Powers Sworn In on Roanoke City Council After Council Reverses Earlier Deadlock
The swearing-in capped an intense lobbying campaign to fill the rest of Mayor Joe Cobb’s City Council term.

Evelyn Powers was sworn into office Tuesday to fill a two-year Roanoke City Council seat, a week after Council initially deadlocked on making the appointment.
“I’m ready to get to work,” Powers, a longtime city treasurer, said following her first Council meeting Tuesday.
“Now, as is our custom, we always invite our newest City Council member to sing the national anthem,” Mayor Joe Cobb joked after Powers was sworn in by Circuit Court Judge David Carson.
“That’d be a really sad thing,” Powers said.
Powers, who retired in September, ran for Council as an independent but came up short in the November election, placing fourth in a race that elected three new members.

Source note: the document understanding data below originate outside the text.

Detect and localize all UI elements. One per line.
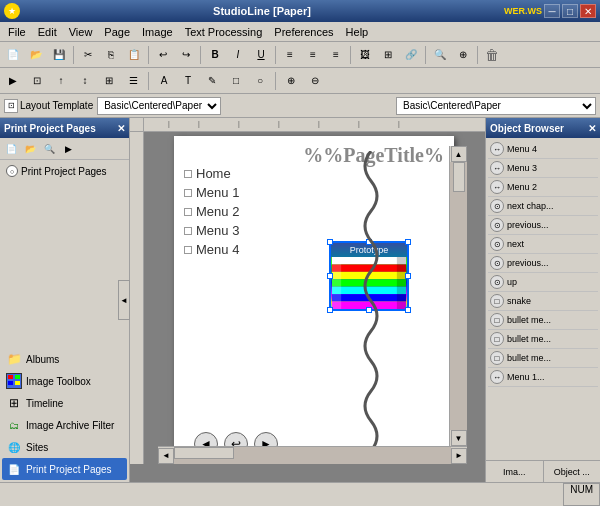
zoom-out-button[interactable]: ⊕: [452, 44, 474, 66]
tb2-btn3[interactable]: ↑: [50, 70, 72, 92]
menu-edit[interactable]: Edit: [32, 24, 63, 40]
ima-button[interactable]: Ima...: [486, 461, 544, 482]
left-panel-collapse[interactable]: ◄: [118, 280, 130, 320]
handle-tl[interactable]: [327, 239, 333, 245]
tb2-btn9[interactable]: ✎: [201, 70, 223, 92]
obj-item-snake[interactable]: □ snake: [488, 292, 598, 311]
image-button[interactable]: 🖼: [354, 44, 376, 66]
obj-item-bullet3[interactable]: □ bullet me...: [488, 349, 598, 368]
handle-bl[interactable]: [327, 307, 333, 313]
zoom-in-button[interactable]: 🔍: [429, 44, 451, 66]
tb2-btn12[interactable]: ⊕: [280, 70, 302, 92]
wavy-decoration: [359, 151, 384, 451]
tb2-btn8[interactable]: T: [177, 70, 199, 92]
menu-file[interactable]: File: [2, 24, 32, 40]
italic-button[interactable]: I: [227, 44, 249, 66]
obj-item-next[interactable]: ⊙ next: [488, 235, 598, 254]
close-right-panel-icon[interactable]: ✕: [588, 123, 596, 134]
bold-button[interactable]: B: [204, 44, 226, 66]
copy-button[interactable]: ⎘: [100, 44, 122, 66]
undo-button[interactable]: ↩: [152, 44, 174, 66]
menu-image[interactable]: Image: [136, 24, 179, 40]
title-bar: ★ StudioLine [Paper] WER.WS ─ □ ✕: [0, 0, 600, 22]
align-center-button[interactable]: ≡: [302, 44, 324, 66]
panel-search-btn[interactable]: 🔍: [40, 140, 58, 158]
vscroll-track[interactable]: [450, 162, 467, 430]
new-button[interactable]: 📄: [2, 44, 24, 66]
nav-item-albums[interactable]: 📁 Albums: [2, 348, 127, 370]
horizontal-scrollbar[interactable]: ◄ ►: [158, 446, 467, 464]
menu-page[interactable]: Page: [98, 24, 136, 40]
hscroll-right-btn[interactable]: ►: [451, 448, 467, 464]
layout-dropdown[interactable]: Basic\Centered\Paper: [97, 97, 221, 115]
tree-item-print-project[interactable]: ○ Print Project Pages: [4, 164, 125, 178]
tb2-btn5[interactable]: ⊞: [98, 70, 120, 92]
vertical-scrollbar[interactable]: ▲ ▼: [449, 146, 467, 446]
cut-button[interactable]: ✂: [77, 44, 99, 66]
obj-item-bullet1[interactable]: □ bullet me...: [488, 311, 598, 330]
menu-view[interactable]: View: [63, 24, 99, 40]
close-button[interactable]: ✕: [580, 4, 596, 18]
nav-item-image-archive[interactable]: 🗂 Image Archive Filter: [2, 414, 127, 436]
tb2-btn11[interactable]: ○: [249, 70, 271, 92]
obj-item-previous2[interactable]: ⊙ previous...: [488, 254, 598, 273]
vscroll-thumb[interactable]: [453, 162, 465, 192]
open-button[interactable]: 📂: [25, 44, 47, 66]
close-panel-icon[interactable]: ✕: [117, 123, 125, 134]
nav-item-sites[interactable]: 🌐 Sites: [2, 436, 127, 458]
nav-item-timeline[interactable]: ⊞ Timeline: [2, 392, 127, 414]
hscroll-track[interactable]: [174, 447, 451, 464]
underline-button[interactable]: U: [250, 44, 272, 66]
template-select[interactable]: Basic\Centered\Paper: [396, 97, 596, 115]
menu1-dot: [184, 189, 192, 197]
app-icon: ★: [4, 3, 20, 19]
align-left-button[interactable]: ≡: [279, 44, 301, 66]
menu3-label: Menu 3: [196, 223, 239, 238]
tb2-btn10[interactable]: □: [225, 70, 247, 92]
handle-br[interactable]: [405, 307, 411, 313]
toolbar-2: ▶ ⊡ ↑ ↕ ⊞ ☰ A T ✎ □ ○ ⊕ ⊖: [0, 68, 600, 94]
object-button[interactable]: Object ...: [544, 461, 601, 482]
link-button[interactable]: 🔗: [400, 44, 422, 66]
table-button[interactable]: ⊞: [377, 44, 399, 66]
obj-item-previous[interactable]: ⊙ previous...: [488, 216, 598, 235]
obj-item-bullet2[interactable]: □ bullet me...: [488, 330, 598, 349]
ruler-vertical: [130, 132, 144, 464]
vscroll-up-btn[interactable]: ▲: [451, 146, 467, 162]
nav-item-print-project[interactable]: 📄 Print Project Pages: [2, 458, 127, 480]
obj-item-menu2[interactable]: ↔ Menu 2: [488, 178, 598, 197]
panel-forward-btn[interactable]: ▶: [59, 140, 77, 158]
tb2-btn13[interactable]: ⊖: [304, 70, 326, 92]
tb2-btn6[interactable]: ☰: [122, 70, 144, 92]
ruler-corner: [130, 118, 144, 132]
menu-help[interactable]: Help: [340, 24, 375, 40]
menu-text-processing[interactable]: Text Processing: [179, 24, 269, 40]
align-right-button[interactable]: ≡: [325, 44, 347, 66]
panel-new-btn[interactable]: 📄: [2, 140, 20, 158]
save-button[interactable]: 💾: [48, 44, 70, 66]
hscroll-thumb[interactable]: [174, 447, 234, 459]
handle-tr[interactable]: [405, 239, 411, 245]
tb2-btn1[interactable]: ▶: [2, 70, 24, 92]
tb2-btn4[interactable]: ↕: [74, 70, 96, 92]
paste-button[interactable]: 📋: [123, 44, 145, 66]
layout-label: Layout Template: [20, 100, 93, 111]
obj-item-up[interactable]: ⊙ up: [488, 273, 598, 292]
menu-preferences[interactable]: Preferences: [268, 24, 339, 40]
handle-ml[interactable]: [327, 273, 333, 279]
obj-item-next-chap[interactable]: ⊙ next chap...: [488, 197, 598, 216]
obj-item-menu1[interactable]: ↔ Menu 1...: [488, 368, 598, 387]
vscroll-down-btn[interactable]: ▼: [451, 430, 467, 446]
maximize-button[interactable]: □: [562, 4, 578, 18]
handle-mr[interactable]: [405, 273, 411, 279]
obj-item-menu3[interactable]: ↔ Menu 3: [488, 159, 598, 178]
hscroll-left-btn[interactable]: ◄: [158, 448, 174, 464]
obj-item-menu4[interactable]: ↔ Menu 4: [488, 140, 598, 159]
tb2-btn7[interactable]: A: [153, 70, 175, 92]
trash-button[interactable]: 🗑: [481, 44, 503, 66]
tb2-btn2[interactable]: ⊡: [26, 70, 48, 92]
minimize-button[interactable]: ─: [544, 4, 560, 18]
nav-item-image-toolbox[interactable]: Image Toolbox: [2, 370, 127, 392]
redo-button[interactable]: ↪: [175, 44, 197, 66]
panel-open-btn[interactable]: 📂: [21, 140, 39, 158]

The swearing-in capped an intense lobbying campaign to fill the rest of Cobb’s Council term, which he gave up after being elected mayor in November. Powers, former councilwoman Trish White-Boyd and Rabbi Kathy Cohen competed for the position.
At her first Council meeting Tuesday, the first question from the five-time elected treasurer was about a school program that took students to a conference in Florida.
“How do you fund this?” Powers asked.
During a specially called meeting Friday, Council voted 4-2 to appoint Powers, with Council members Peter Volosin and Vivian Sanchez-Jones voting against. Both said they backed White-Boyd, citing her previous experience on Council.
Earlier in the week, Council had deadlocked on making the appointment, voting instead to ask the courts to intervene. That provoked shock in some quarters, with the circuit court’s chief judge calling it “a shame” and former mayor Sherman Lea saying it reflected badly on the city.
Mayor Joe Cobb said he felt it was his duty to break through the impasse.
“My sense from the courts is that there was ambiguity about timeline as well as what, if any, action they might take, because there’s no precedent for this,” Cobb told reporters Friday. “I think for me, as mayor, our most important function as a City Council is to govern.”
Cobb declined to say whom he initially supported for the appointment. Asked if he had to change his position, Cobb said, “It certainly could appear that way, but what I did is I needed us to move forward, so I supported this resolution as an act of moving forward.”
Cobb was joined in the resolution appointing Powers by Council’s three newcomers: Vice Mayor Terry McGuire and Council members Nick Hagen and Phazhon Nash.
Volosin said he disagreed with the majority decision.
“We are in a time when we need somebody with experience who can walk right into this position,” Volosin said. “So now we have four new Council members that we have to indoctrinate into being Council members and get caught up on what we’re working on as a city.”
Councilwoman Vivian Sanchez-Jones, who packed up before Cobb gaveled out Friday’s meeting, said later in a text message that she “fully supported Trish White-Boyd during this process.” Sanchez-Jones added that she looked forward to working with Powers.
Cohen, one of the finalists for the appointment, said in an email, “I am confident that Ms. Powers has much to offer the Council and I wish her and Council the best.”
Asked about Powers’s appointment, White-Boyd said in an email, “May God continue to bless the City of Roanoke and its Residents.”